Янка упала на кровать и застонала; вихрь самых противоречивых мыслей кружился в голове, жгучая боль тисками сдавила сердце.
— Нет! — твердо сказала она и поднялась, крепко стиснув руки. — Нет, пойду, что бы ни случилось, пойду?
«Ступай, ступай, ступай», — казалось, прозвучал голос, подобный теперь стону погребальных колоколов, гремя, отбивая страшный ритм в ее мозгу. Янка слушала, и ей чудилось, что стены открылись: из-под ног убегает дорога в мир — ясный, веселый, сияющий; она идет по этой дороге и вдруг замечает посиневшее тело отца; Янка вскрикнула от ужаса, заметалась по комнате, мысли смешались, словно рябь пробежала по зеркалу озера.
— Боже! Боже! Боже! — застонала Янка, и такая невыносимая боль охватила ее, что она закричала.

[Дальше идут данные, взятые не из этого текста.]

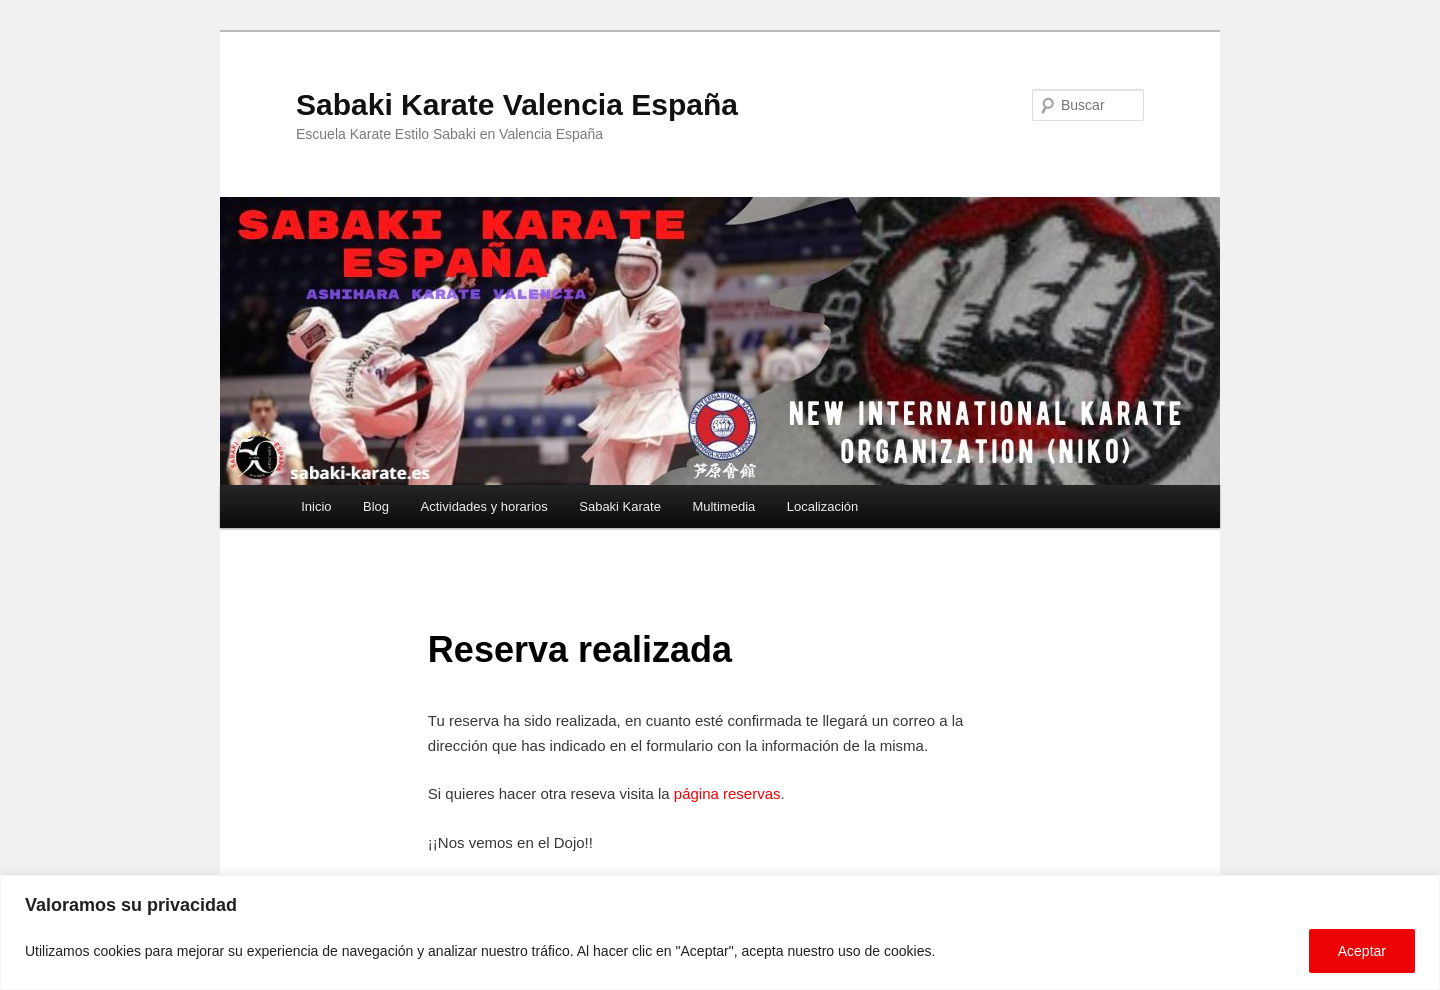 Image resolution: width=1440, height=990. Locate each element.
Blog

Часы шли за часами и, подобно каплям, падали в бесконечность; ночь держала мир в черных объятиях, ночь, полная влаги и вихрей, которые выли за окном, гнули жалобно скрипящие деревья, единоборствуя с лесом. Стон телеграфных проводов, похожий на жалобный вой цепной собаки, носился по комнате. Скорбные голоса ночи раздавались над лесом, неслись, подобно свету звезд, сквозь мрак и умирали вдалеке. Земля и ночь слились в одну бесформенную глыбу, которая содрогалась во сне, стонала вихрями и скрежетала.
Янка лежала тихо; буря в душе утихла. Она была похожа на обломок дерева, выброшенный на прибрежный песок, где волны жадно лизали его, не в силах уже схватить и утащить в глубину.
В ней все притихло, замерло. Так после бури замирает и затихает природа, но в воздухе еще продолжает трепетать гроза, на земле дымятся развалины, и зарница нет-нет, да прорежет огненной лентой горизонт.
— Останусь, останусь! — проговорила она голосом, похожим на стон умирающего. — Останусь! — Последний раз ее грудь поднялась от рыданий. — Останусь! — повторила она, сознавая, что все, что в ней жило и мыслило, умирает и сливается с этой страшной ночью. Она чувствовала, что, словно крутящееся веретено, освобождается от грез, возвращается в какое-то первобытное состояние, где нет желаний, мыслей, страстей и живешь так, как осенняя береза без листьев, наполовину мертвая, гнешься по воле ветра, падаешь там, где хотят люди, угасаешь, как того хочет земля.